In deze zaak heeft de Rechtbank Den Haag op 16 maart 2021 uitspraak gedaan in een geschil tussen een Nigeriaanse eiser en de staatssecretaris van Justitie en Veiligheid. De eiser had beroep ingesteld tegen een besluit van 22 januari 2021, waarbij hem een maatregel van bewaring was opgelegd op grond van artikel 59a, eerste lid, van de Vreemdelingenwet 2000. De maatregel was opgelegd omdat er een concreet aanknopingspunt bestond voor een overdracht onder de Dublinverordening en er een significant risico was dat de eiser zich aan het toezicht zou onttrekken. De rechtbank heeft vastgesteld dat de maatregel van bewaring op 4 februari 2021 was opgeheven, waardoor de beoordeling zich beperkte tot de vraag of de eiser recht had op schadevergoeding voor de periode van bewaring.

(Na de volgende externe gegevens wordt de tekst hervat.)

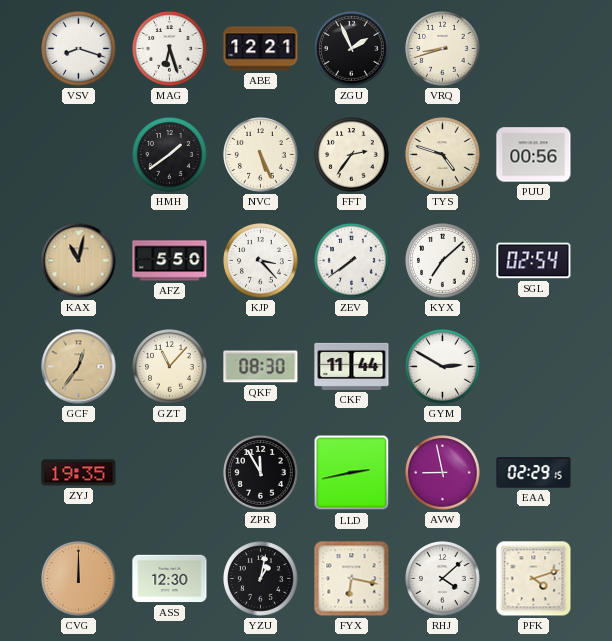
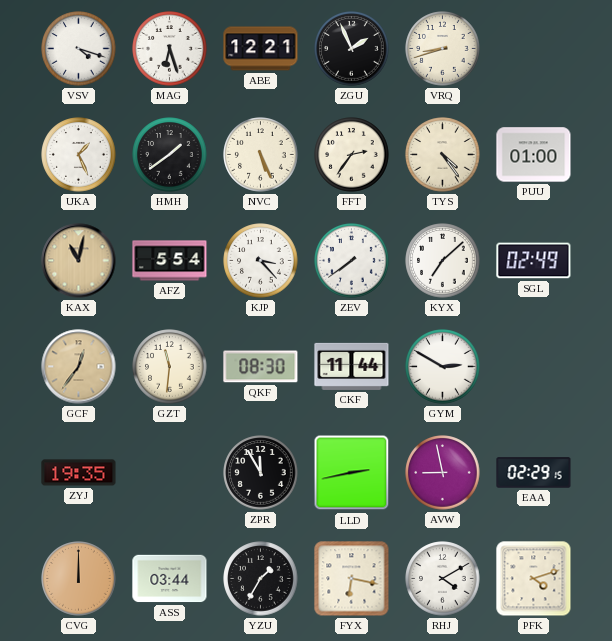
VSV: 8:18 -> 4:18
UKA: none -> 1:26
TYS: 4:48 -> 4:24
PUU: 00:56 -> 01:00
AFZ: 5:50 -> 5:54
SGL: 02:54 -> 02:49
GZT: 11:07 -> 11:31
ASS: 12:30 -> 03:44
YZU: 1:02 -> 1:35
RHJ: 4:08 -> 4:10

De eiser voerde aan dat de toegang tot zijn kamer in het asielzoekerscentrum zonder zijn toestemming en zonder geldige machtiging was verkregen. Hij betwistte de geldigheid van de elektronische handtekening op de machtiging tot binnentreden, omdat de validatie aangaf dat de ondertekenaar onbekend was. De rechtbank oordeelde dat de machtiging tot binnentreden op juiste wijze was ondertekend door een bevoegde ondertekenaar en dat er geen sprake was van handelen in strijd met de Algemene wet op het binnentreden. De rechtbank concludeerde dat de bewaring niet onrechtmatig was geweest en wees het verzoek om schadevergoeding af.
De uitspraak benadrukt het belang van de geldigheid van machtigingen en de procedurele waarborgen bij het binnentreden in woningen, evenals de afweging van belangen in het kader van vreemdelingenbewaring. De rechtbank verklaarde het beroep ongegrond en wees het verzoek om schadevergoeding af, zonder aanleiding te zien voor een proceskostenveroordeling.